You're famed for your ferocious editing skills - are those all self-taught?
"Pretty much all self-taught, man. Back when I was using Pro Tools I had a friend kind of mentoring me in the very basics of mixing, compression and EQ. He was a rock producer though, so it was definitely a lot different from the sonic direction I try to head in now.
"If you saw how I work, I think it's definitely quite unconventional just because it's all self-taught - I didn't learn conventional production methods. I'm kinda stubborn in some ways too in that, at one point, what I do would definitely not be considered 'production', it would just be considered noise, which is so wrong.
"I like the fact that I do things in very minimal, unconventional ways and that I can carefully craft records on laptops - and blown speakers!"
Care to impart any editing tips or tricks to the readers?
"You know what, I work really fast and I've come to realise that the reason for that might be because I don't use a mouse - I just use the trackpad. It feels a bit like Minority Report when I'm touching and sliding everything [laughs]. Other than that, for editing it all depends on what you want to do on each track. On some tracks, everything is audio by the end of a mix-down whereas on others I have live synths MIDI-triggering whatever soft synths I'm using, with automating parameters going wild all the time. So, as far as actual editing tips go, I'm not sure, really.

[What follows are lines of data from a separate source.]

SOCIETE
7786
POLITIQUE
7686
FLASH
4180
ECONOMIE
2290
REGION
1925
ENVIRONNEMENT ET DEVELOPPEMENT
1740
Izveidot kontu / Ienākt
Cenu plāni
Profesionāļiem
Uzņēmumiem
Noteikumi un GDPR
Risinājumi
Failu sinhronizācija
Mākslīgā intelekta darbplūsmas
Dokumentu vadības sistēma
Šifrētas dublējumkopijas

"At the end of the day it's not so much the editing style that matters, it's more about having a real cool, concrete idea. Even if it's a whole line of bits and crazy parts, it still has to stick with you and have... almost like a phrase."

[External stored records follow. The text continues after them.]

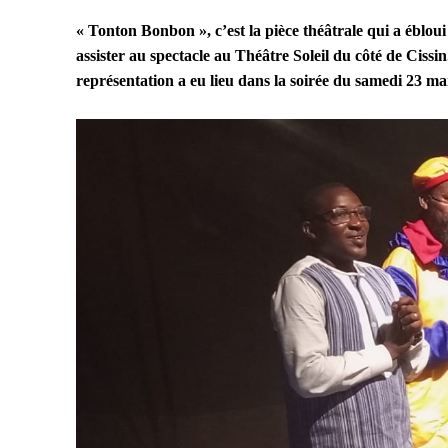
« Tonton Bonbon », c’est la pièce théâtrale qui a éblo
assister au spectacle au Théâtre Soleil du côté de Cissin
représentation a eu lieu dans la soirée du samedi 23 ma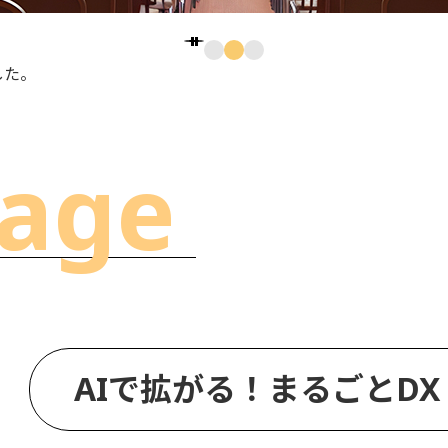
した。
age
AIで拡がる！まるごとDX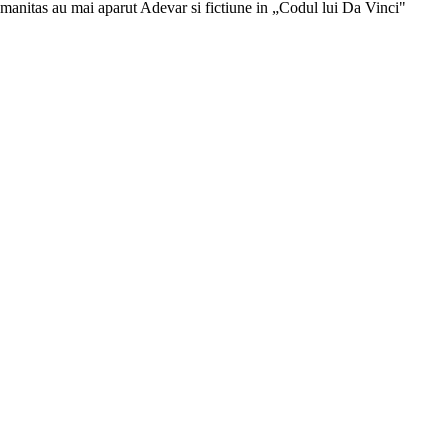
manitas au mai aparut Adevar si fictiune in „Codul lui Da Vinci"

Is your modus operandi set in stone now or is it something that can change depending on how you feel at any given time?
"It's usually about how I'm feeling at the time... I'll never abandon what I've done before but I want to keep growing. I'm always creating new synth sounds and samples when I work, which often take me off in a certain direction, but it's always about who I am."

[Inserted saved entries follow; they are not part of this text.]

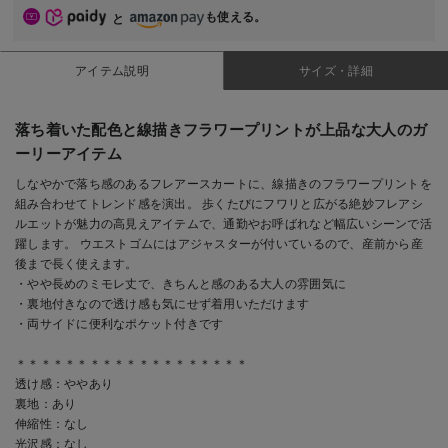
も使える。
と
アイテム説明
サイズ・詳細
落ち着いた配色と線描きフラワープリントが上品な大人のガ
ーリーアイテム
しなやかで落ち感のあるフレアースカートに、線描きのフラワープリントを
組み合わせてトレンド感を演出。 歩くたびにフワリと広がる絶妙フレアシ
ルエットが魅力の高見えアイテムで、通勤やお呼ばれなど幅広いシーンで活
躍します。 ウエストゴムにはアジャスターが付いているので、産前から産
後まで長く使えます。
・やや長めのミモレ丈で、きちんと感のある大人の雰囲気に
・裏地付きなので透け感も気にせず着用いただけます
・両サイドに便利なポケット付きです
＊＊＊＊＊＊＊＊＊＊＊＊＊＊＊＊＊＊＊
透け感：ややあり
裏地：あり
伸縮性：なし
光沢感：なし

How do you go about choosing what software and plug-ins you use?
"A lot of it is word of mouth... I knew Noisia were using NI's FM8 and as they're such brilliant producers, that made me want to try using it too. Word of mouth works because I'm always moving so fast that it's hard to sit down and completely learn something new. Native Instruments are pretty standard, and for good reason - Massive, Reaktor and FM8 are all amazing.
"If there's one company that can do it all then it might be Native Instruments. Massive and wavetable synthesis is more plug-and-play... you open up an oscillator, fuck with the wavetable and for some people that can be your sound. FM synthesis though, especially from scratch, is so elemental and fun to build sounds with."
How do you bounce back from having your laptop and hard drives - with an entire unreleased album on them - stolen a year back?
"You never bounce back from that, man. It wasn't just my album it was four years' worth of all my other work too. There's not a night that passes when that doesn't still sting. You move forward and you make new records but I've honestly never been more devastated."
How do you create those brilliantly mashed-up vocals that you use?
"I do most of my vocals - aside from a couple of little one-shot vocal samples. I record everything into the Saffire with an SM58 then scratch it with loads of plug-ins. I don't do much vocoding to be honest. All my vocals are usually done with Melodyne and a ton of other plug-ins to make it sound weird. I've used vocoders with guitar notes and fucked up all the formants, which is pretty cool, but I don't tend to use them for vocals."